# Best age to introduce a new dog?



## Caty M (Aug 13, 2010)

So my dog is almost 11 months old.. still very much a pup though he is well behaved and trained.. :heh:

I REALLY want to get another dog. He was so happy when I was dogsitting for a friend. Would getting one in a couple months be a smart thing to do? Or will all his training regress? I am thinking of a shelter mutt (but definitely a puppy). 

The sheltie I have now is the first dog I've ever owned.. but I did a LOT of reading beforehand and have been researching dogs most of my life!


----------



## chowder (Sep 7, 2008)

I've constantly had dogs of different ages and gotten new dogs at all different times and ages. We just added Shade to the mix. Rocky was 2, Chelsy was 13 and Shade was 5. No problem. Chelsy is 14 and has had new puppies added to the mix pretty much her whole life. 

I think it all depends on the dogs personality. Chelsy loves all other dogs and gets along well with them all. I only had one dog in all of mine that didn't welcome other dogs into the house, and she didn't like any dogs at all, even the ones that were here before her. She was my rare dog aggressive one. The rest were all just fine with new dogs being added at any time of their lives.


----------



## Caty M (Aug 13, 2010)

LOL my dog has not one dog aggressive bone in his body. If he is eating and a dog barks at him, he drops his food and lays down. I know he will accept any dog into the house.. I was thinking more of training.


----------



## DaneMama (Jun 27, 2008)

I think it should be fine. You just have to be extra diligent to train this new puppy one on one and keep up with Bishop's training as well. Adding another pup to the mix may throw training out the window for a couple of weeks...keep us posted!


----------



## doggiedad (Jan 23, 2011)

i think it's best to wait untill the dog on hand
is well trained and highly socialized before bringing
in another dog/pup. only you know how well your
current dog is trained and socialized.


----------



## AdrianVall (Aug 26, 2010)

I say go for it! As long as you are willing to put in the extra training time, one on one.


----------



## SerenityFL (Sep 28, 2010)

Having found myself with two pups at the same time, I can assure you that this is going to be a lot of work. You really do have to give them their one on one time and training with the pup definitely by itself because the other dog is WAY too much of a distraction. (My first time with two...I've learned everything the hard way.) Also, each dog gets their time with you, individually, to help build or continue to build the bond with you.

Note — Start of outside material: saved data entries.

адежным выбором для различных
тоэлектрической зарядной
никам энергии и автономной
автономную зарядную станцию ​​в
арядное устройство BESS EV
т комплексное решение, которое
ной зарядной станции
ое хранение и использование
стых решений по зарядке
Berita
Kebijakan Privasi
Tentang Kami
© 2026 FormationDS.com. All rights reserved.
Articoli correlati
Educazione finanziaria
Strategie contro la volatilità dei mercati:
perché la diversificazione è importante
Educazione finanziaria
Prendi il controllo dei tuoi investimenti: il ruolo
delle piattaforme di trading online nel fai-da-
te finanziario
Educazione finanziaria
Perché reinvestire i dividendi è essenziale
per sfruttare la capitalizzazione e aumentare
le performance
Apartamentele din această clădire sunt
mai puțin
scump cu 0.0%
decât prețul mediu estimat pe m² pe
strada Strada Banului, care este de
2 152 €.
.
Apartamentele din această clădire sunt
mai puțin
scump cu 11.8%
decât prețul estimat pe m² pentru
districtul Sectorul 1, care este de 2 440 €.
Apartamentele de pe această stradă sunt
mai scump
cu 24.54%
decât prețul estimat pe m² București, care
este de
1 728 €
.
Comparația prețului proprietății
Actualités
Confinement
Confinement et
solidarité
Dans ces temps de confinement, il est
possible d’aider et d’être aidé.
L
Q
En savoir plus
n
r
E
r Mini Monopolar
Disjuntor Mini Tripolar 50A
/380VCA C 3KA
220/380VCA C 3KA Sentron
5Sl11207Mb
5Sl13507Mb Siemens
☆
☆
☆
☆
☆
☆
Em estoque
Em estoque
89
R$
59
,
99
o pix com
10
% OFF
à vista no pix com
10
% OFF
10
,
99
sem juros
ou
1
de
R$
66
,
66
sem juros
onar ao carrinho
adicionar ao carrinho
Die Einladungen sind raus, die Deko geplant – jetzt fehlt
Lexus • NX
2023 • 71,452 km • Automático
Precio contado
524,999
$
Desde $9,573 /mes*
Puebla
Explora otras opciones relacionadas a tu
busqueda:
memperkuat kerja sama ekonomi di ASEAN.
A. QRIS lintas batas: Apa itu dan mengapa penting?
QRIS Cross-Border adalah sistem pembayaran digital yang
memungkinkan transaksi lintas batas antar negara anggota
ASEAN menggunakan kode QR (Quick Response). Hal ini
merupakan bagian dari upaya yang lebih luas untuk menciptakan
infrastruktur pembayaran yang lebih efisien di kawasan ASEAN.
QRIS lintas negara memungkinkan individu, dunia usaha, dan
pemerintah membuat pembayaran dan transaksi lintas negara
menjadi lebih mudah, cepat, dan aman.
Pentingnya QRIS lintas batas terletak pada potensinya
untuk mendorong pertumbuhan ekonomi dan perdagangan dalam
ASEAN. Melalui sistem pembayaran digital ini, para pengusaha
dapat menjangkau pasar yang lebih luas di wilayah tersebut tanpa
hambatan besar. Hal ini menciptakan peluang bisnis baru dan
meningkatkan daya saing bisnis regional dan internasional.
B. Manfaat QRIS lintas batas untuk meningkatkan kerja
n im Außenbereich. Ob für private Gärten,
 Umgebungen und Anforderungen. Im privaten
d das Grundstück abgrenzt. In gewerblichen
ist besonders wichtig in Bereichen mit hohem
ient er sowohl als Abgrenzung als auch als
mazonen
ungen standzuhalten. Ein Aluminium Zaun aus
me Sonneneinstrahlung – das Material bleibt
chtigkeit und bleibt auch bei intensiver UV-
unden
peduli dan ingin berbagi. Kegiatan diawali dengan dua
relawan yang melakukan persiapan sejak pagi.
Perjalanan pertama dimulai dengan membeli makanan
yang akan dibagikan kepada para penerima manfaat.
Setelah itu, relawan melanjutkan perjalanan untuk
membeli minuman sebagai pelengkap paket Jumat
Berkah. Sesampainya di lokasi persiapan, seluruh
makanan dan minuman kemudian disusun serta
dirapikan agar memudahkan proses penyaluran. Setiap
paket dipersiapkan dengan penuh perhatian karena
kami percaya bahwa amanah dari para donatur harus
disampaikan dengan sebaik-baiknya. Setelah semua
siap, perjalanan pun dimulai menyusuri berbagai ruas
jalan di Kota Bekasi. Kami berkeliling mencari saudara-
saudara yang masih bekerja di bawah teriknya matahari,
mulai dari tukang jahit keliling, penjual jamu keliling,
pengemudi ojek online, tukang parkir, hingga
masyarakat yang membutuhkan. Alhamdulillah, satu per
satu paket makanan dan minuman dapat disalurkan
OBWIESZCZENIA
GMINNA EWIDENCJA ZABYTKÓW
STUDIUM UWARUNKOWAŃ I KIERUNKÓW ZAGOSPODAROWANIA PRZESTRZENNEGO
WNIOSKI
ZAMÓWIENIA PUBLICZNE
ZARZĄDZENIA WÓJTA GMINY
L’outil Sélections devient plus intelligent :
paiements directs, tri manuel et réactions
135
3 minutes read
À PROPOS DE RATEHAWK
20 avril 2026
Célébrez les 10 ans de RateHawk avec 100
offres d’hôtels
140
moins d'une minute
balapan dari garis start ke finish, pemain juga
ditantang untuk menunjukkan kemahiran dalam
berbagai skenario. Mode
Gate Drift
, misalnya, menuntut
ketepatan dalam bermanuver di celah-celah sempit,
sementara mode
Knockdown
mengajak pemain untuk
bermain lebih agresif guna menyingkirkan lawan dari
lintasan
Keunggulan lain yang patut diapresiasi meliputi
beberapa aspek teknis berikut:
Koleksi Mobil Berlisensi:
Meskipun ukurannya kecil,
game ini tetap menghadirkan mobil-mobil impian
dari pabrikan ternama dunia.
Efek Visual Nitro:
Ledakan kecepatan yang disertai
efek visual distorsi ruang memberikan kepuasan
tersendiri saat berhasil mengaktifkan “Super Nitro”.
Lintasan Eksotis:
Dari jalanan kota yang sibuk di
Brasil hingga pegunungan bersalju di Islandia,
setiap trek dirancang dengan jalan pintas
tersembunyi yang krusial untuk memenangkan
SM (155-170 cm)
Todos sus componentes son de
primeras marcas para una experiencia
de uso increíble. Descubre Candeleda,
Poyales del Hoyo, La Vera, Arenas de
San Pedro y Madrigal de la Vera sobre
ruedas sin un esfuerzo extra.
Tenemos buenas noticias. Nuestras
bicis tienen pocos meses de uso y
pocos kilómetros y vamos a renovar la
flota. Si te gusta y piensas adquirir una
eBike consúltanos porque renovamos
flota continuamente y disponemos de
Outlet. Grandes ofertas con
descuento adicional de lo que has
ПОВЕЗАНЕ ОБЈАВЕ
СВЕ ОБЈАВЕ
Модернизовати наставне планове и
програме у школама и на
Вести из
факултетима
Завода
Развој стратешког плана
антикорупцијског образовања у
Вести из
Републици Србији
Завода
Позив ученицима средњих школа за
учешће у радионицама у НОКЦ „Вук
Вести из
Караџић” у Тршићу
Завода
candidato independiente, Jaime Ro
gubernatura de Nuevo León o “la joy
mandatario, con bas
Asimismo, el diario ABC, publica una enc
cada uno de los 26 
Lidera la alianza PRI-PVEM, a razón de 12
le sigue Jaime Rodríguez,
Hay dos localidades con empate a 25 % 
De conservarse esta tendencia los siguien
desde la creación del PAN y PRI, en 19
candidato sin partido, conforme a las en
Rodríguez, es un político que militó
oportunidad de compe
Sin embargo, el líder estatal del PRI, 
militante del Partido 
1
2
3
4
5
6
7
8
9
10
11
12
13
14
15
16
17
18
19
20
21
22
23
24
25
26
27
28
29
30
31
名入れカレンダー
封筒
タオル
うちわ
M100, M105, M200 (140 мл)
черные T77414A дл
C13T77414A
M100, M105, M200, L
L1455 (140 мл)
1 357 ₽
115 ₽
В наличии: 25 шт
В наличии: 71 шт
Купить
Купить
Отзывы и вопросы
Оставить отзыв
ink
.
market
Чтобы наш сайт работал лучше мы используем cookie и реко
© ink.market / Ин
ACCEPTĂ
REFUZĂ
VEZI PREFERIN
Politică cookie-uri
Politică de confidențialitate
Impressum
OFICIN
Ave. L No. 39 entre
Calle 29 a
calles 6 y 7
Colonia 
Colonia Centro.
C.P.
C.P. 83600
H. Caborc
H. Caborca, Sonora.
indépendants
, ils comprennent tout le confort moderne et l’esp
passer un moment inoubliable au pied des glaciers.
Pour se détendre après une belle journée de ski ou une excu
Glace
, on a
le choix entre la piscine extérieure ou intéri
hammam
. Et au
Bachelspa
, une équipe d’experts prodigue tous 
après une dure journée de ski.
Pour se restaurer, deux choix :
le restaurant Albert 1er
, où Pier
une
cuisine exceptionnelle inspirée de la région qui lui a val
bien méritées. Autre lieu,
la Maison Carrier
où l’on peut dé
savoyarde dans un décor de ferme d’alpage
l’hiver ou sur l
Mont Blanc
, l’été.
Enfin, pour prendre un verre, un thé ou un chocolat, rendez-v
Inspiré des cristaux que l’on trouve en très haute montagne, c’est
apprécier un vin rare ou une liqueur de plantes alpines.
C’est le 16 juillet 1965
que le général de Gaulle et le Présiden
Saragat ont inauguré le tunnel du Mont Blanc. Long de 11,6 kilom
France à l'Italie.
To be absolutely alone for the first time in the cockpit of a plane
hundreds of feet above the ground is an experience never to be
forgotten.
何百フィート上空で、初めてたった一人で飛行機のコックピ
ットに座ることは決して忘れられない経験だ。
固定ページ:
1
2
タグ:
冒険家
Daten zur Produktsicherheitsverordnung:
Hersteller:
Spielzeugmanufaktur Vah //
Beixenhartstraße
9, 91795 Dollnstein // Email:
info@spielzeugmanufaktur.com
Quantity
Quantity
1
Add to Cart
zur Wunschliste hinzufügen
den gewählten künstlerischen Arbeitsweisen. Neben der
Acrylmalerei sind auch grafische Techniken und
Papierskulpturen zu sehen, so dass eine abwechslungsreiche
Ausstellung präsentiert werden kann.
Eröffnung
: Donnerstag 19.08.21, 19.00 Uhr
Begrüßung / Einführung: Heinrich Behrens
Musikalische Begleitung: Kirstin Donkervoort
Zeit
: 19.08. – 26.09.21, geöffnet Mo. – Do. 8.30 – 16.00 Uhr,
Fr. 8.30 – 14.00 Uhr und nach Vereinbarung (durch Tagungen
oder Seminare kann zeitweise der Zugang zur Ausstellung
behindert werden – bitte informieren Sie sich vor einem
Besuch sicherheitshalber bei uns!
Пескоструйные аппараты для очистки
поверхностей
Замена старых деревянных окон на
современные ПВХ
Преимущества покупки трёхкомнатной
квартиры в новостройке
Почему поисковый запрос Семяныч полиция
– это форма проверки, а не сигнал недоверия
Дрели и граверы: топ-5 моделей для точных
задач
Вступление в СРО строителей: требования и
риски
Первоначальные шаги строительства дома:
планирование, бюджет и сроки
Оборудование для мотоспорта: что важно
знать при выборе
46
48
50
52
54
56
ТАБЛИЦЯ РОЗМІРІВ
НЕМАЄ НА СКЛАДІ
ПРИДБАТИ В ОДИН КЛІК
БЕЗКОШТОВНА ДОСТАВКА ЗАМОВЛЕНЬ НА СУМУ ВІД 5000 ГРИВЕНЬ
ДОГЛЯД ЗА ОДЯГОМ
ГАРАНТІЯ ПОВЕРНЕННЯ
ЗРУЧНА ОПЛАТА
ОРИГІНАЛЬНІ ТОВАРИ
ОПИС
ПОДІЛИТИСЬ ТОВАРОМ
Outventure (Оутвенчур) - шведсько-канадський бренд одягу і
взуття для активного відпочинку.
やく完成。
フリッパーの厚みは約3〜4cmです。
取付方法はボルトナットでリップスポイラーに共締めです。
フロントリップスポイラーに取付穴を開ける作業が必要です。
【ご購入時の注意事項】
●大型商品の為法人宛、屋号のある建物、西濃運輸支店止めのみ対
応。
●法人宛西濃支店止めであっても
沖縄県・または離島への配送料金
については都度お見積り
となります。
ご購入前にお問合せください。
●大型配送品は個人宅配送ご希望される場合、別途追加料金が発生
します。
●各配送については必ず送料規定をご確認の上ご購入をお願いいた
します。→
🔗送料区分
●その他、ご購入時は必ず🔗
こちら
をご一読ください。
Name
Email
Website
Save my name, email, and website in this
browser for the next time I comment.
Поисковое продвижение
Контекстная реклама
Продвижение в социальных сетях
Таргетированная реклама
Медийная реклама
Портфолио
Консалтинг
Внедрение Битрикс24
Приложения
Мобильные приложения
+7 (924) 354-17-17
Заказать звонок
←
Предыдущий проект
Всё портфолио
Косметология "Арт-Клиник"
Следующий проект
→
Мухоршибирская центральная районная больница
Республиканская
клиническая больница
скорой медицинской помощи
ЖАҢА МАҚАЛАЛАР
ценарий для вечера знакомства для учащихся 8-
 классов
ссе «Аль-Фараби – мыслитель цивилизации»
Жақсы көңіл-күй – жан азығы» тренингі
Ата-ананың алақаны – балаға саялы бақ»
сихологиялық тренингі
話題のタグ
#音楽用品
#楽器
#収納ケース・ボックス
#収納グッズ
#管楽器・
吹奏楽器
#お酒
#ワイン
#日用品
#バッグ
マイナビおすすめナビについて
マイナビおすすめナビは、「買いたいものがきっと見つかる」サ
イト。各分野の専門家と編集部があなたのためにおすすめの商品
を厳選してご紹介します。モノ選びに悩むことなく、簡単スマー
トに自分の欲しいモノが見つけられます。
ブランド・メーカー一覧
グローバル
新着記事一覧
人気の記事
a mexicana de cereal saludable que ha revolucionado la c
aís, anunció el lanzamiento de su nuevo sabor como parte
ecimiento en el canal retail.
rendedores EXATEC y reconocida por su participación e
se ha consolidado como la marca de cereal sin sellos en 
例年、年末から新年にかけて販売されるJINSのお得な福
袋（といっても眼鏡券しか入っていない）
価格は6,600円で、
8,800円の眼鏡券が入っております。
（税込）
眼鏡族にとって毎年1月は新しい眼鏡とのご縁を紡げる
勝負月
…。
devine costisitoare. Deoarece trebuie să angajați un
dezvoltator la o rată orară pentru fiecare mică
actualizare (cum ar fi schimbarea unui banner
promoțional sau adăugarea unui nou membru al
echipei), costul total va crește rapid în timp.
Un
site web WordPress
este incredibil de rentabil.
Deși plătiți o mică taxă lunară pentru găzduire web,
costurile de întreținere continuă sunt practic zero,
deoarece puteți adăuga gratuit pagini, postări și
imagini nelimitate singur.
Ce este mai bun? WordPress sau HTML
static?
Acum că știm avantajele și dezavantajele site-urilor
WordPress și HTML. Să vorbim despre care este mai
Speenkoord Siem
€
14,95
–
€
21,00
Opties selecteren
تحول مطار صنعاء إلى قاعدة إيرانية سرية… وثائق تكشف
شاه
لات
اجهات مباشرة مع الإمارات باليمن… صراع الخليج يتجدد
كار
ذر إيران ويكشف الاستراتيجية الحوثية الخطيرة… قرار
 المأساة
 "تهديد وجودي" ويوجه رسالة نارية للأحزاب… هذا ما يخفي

When you know that they are listening to you and the distractions have been built up, you can start working with them together. It does depend on the dogs...some dogs it takes a long time, (mine...of course...of course mine), and some dogs take to everything right away despite what goes on around them. 

However, while hard work, it can definitely be done. Just be prepared, on those rainy days or stormy days or cold days, to go out twice, in the beginning...but it's worth it if you have it in you. It truly is. Your dog having a play mate, another to help burn off the energy, a companion while you're not there...pretty cool.


----------



## SpooOwner (Oct 1, 2010)

Serenity gave good advice. My trainer recommends waiting until my first dog is 2 yrs old to ensure that her training is solid.


----------



## RawFedDogs (Jun 16, 2008)

Having 2 dogs is twice the food bill, twice the vet bill, and 10 times the fun. :biggrin: That said, I had a situation that I always caution people about. I had 2 littermates (my Goldens) for 12 years. Everything was wonderful BUT when you have 2 dogs the same age, you have two dogs that are going to die about the same time. Both of my Goldens died within 3 months of each other. That was a rough thing to handle. Having 2 very elderdy dogs at the same time isn't easy either. 2 puppies? No big deal ... 2 elderly dogs, not so easy.

The dogs I have now are about 5 years apart. Thor is still young and energetic and Abby is old and not so much energy. It doesn't seem to intefere with their relationship and it makes life easier on me. IMO 5 years is a good spread.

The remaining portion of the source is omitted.